That reminds me of the "next great thing" in the PC world (which then was
mostly Apple, with a few 8080 and z80 boxes thrown in) circa 1981 - UCSD
Pascal.  It created and ran byte code.  It was slower than (insert favorite
analogy here).  Those that forget history...

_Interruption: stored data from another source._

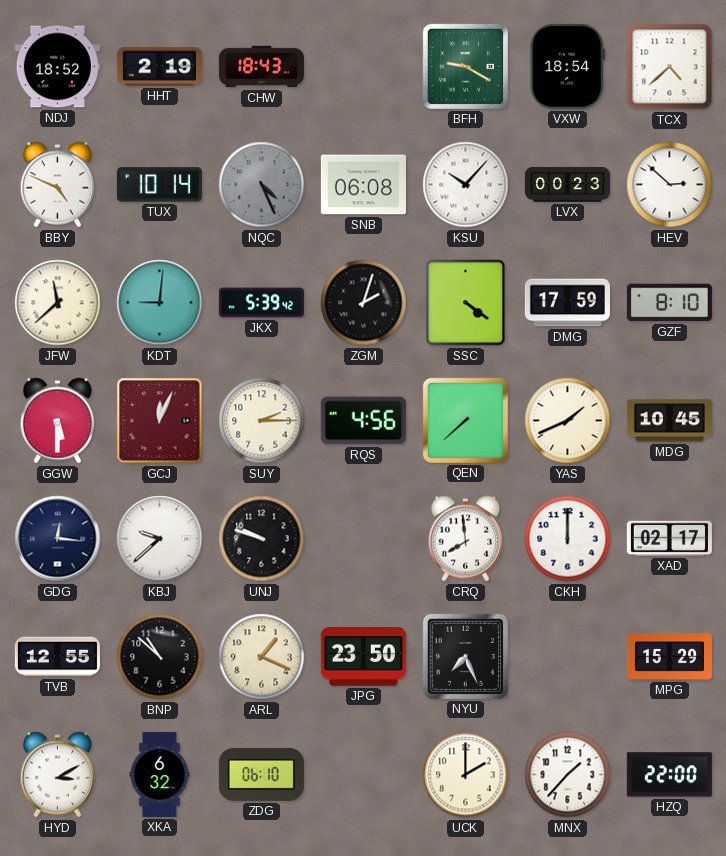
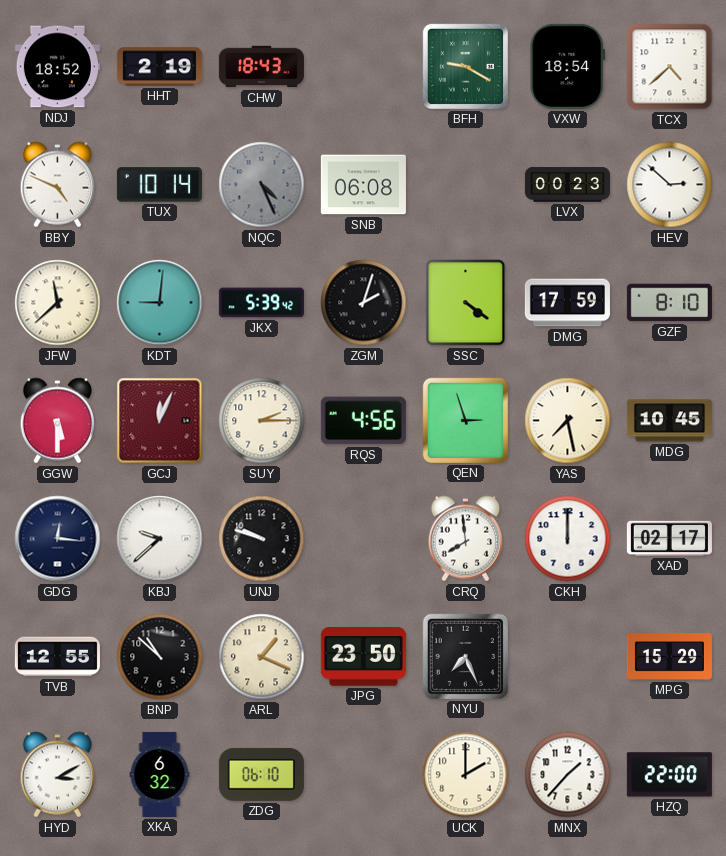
KSU: 10:07 -> none
QEN: 7:38 -> 2:57
YAS: 1:41 -> 7:28
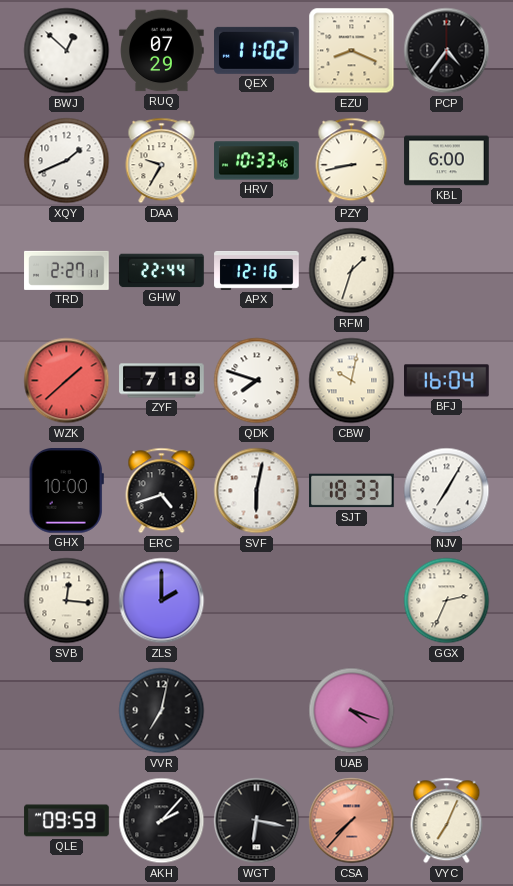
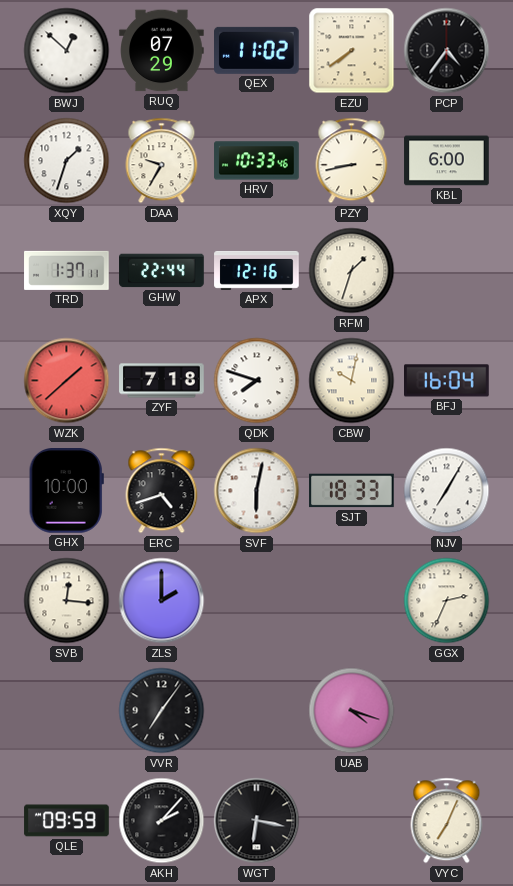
EZU: 8:19 -> 7:39
XQY: 1:41 -> 1:33
TRD: 2:27 -> 1:37
VVR: 7:02 -> 7:06
CSA: 7:37 -> none
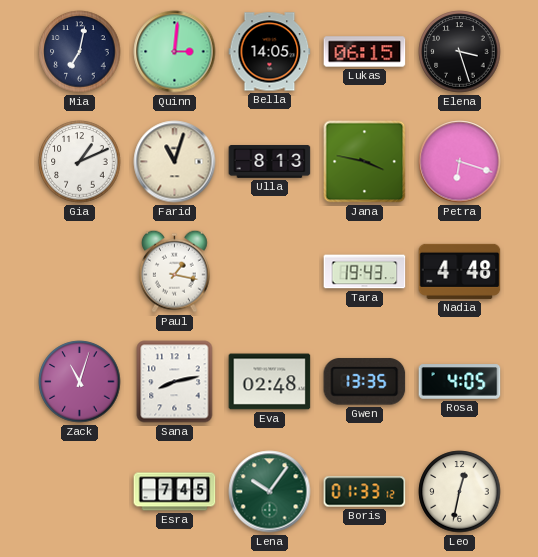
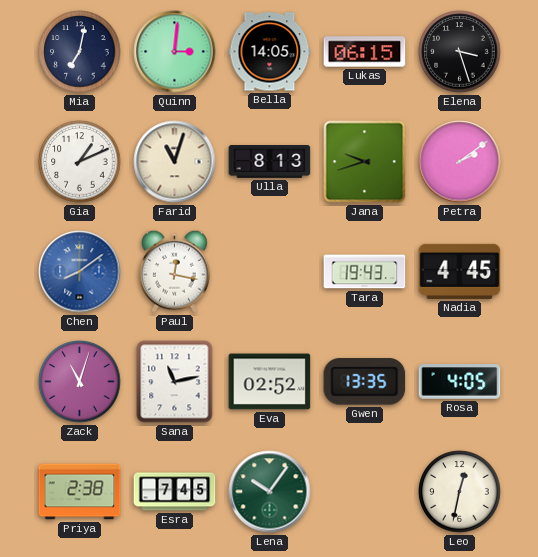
Jana: 3:47 -> 9:42
Petra: 6:18 -> 2:09
Chen: none -> 8:09
Paul: 1:17 -> 12:17
Nadia: 4:48 -> 4:45
Sana: 8:13 -> 11:13
Eva: 02:48 -> 02:52
Priya: none -> 2:38
Boris: 01:33 -> none
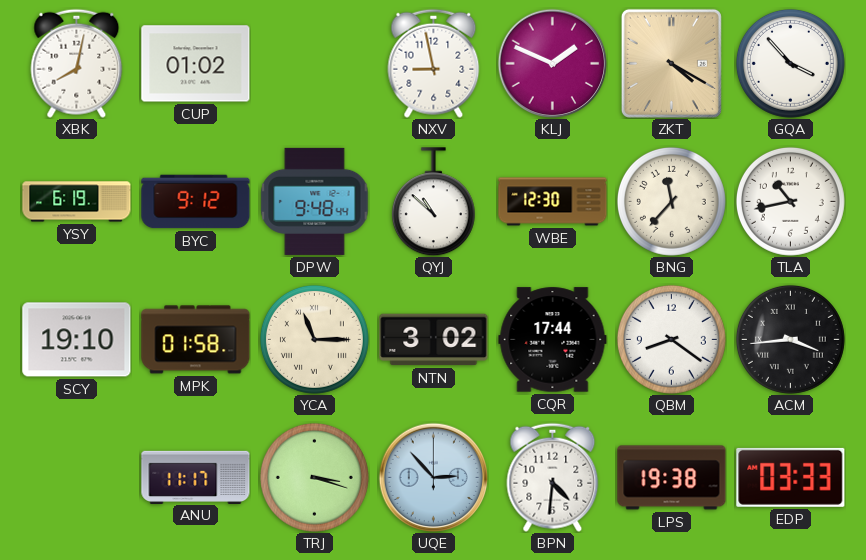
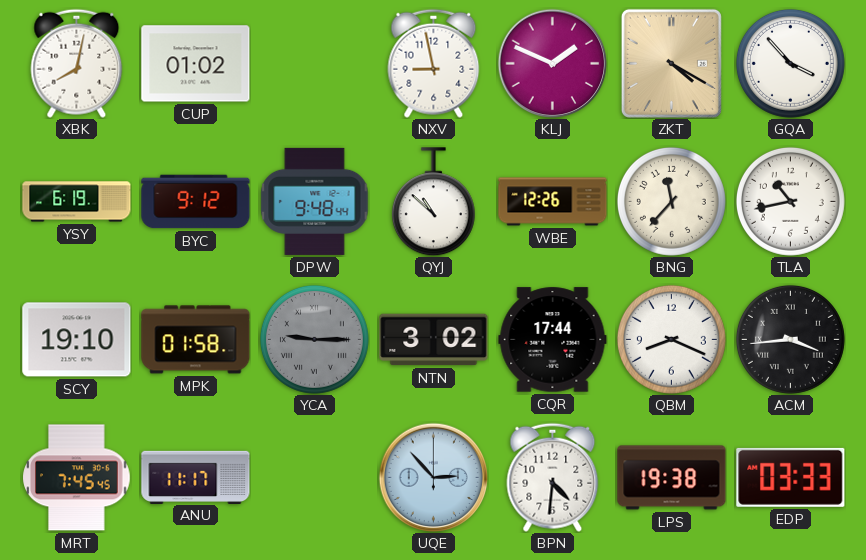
WBE: 12:30 -> 12:26
YCA: 11:15 -> 9:15
YCA dial: cream -> grey
QBM: 8:21 -> 8:19
MRT: none -> 7:45
TRJ: 3:18 -> none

I don't care how optimized your interpreter or virtual machine or whatever
is - it's never gonna be faster than compiling to the native machine code.
That's why MANTIS was (and probably still is) so slow.  That's why Software
AG had to come out with the NATURAL Optimizing Compiler. (It's actually
pretty slick - the resulting byte/machine code object can run on z/OS,
z/VSE, z/VM or BS2000/OSD, and older versions could run on WANG VS.)

Later,
Ray

-----Original Message-----
From: IBM Mainframe Discussion List [mailto:[EMAIL PROTECTED] On Behalf
Of McKown, John
Sent: Wednesday July 19 2006 11:03
To: IBM-MAIN@BAMA.UA.EDU
Subject: Re: Why is zSeries so CPU poor?

> -----Original Message-----
> From: IBM Mainframe Discussion List
> [mailto:[EMAIL PROTECTED] On Behalf Of Kuredjian, Michael
> Sent: Wednesday, July 19, 2006 12:59 PM
> To: IBM-MAIN@BAMA.UA.EDU
> Subject: Re: Why is zSeries so CPU poor?
> 
> 
> It's an interpreted language.

Again, not really. The Java source code is actually compiled to a binary
form which is called "Java Byte Code". This byte code is similar in nature
to a normal processor's instruction set. 
I guess you could say that the JVM "inteprets" the byte code. But I think of
it more like the JVM includes a byte code emulator (like the old 1401
emulator). But, from what I can tell,the Java byte code doesn't match the
zSeries instruction set very well. So it is relatively inefficient.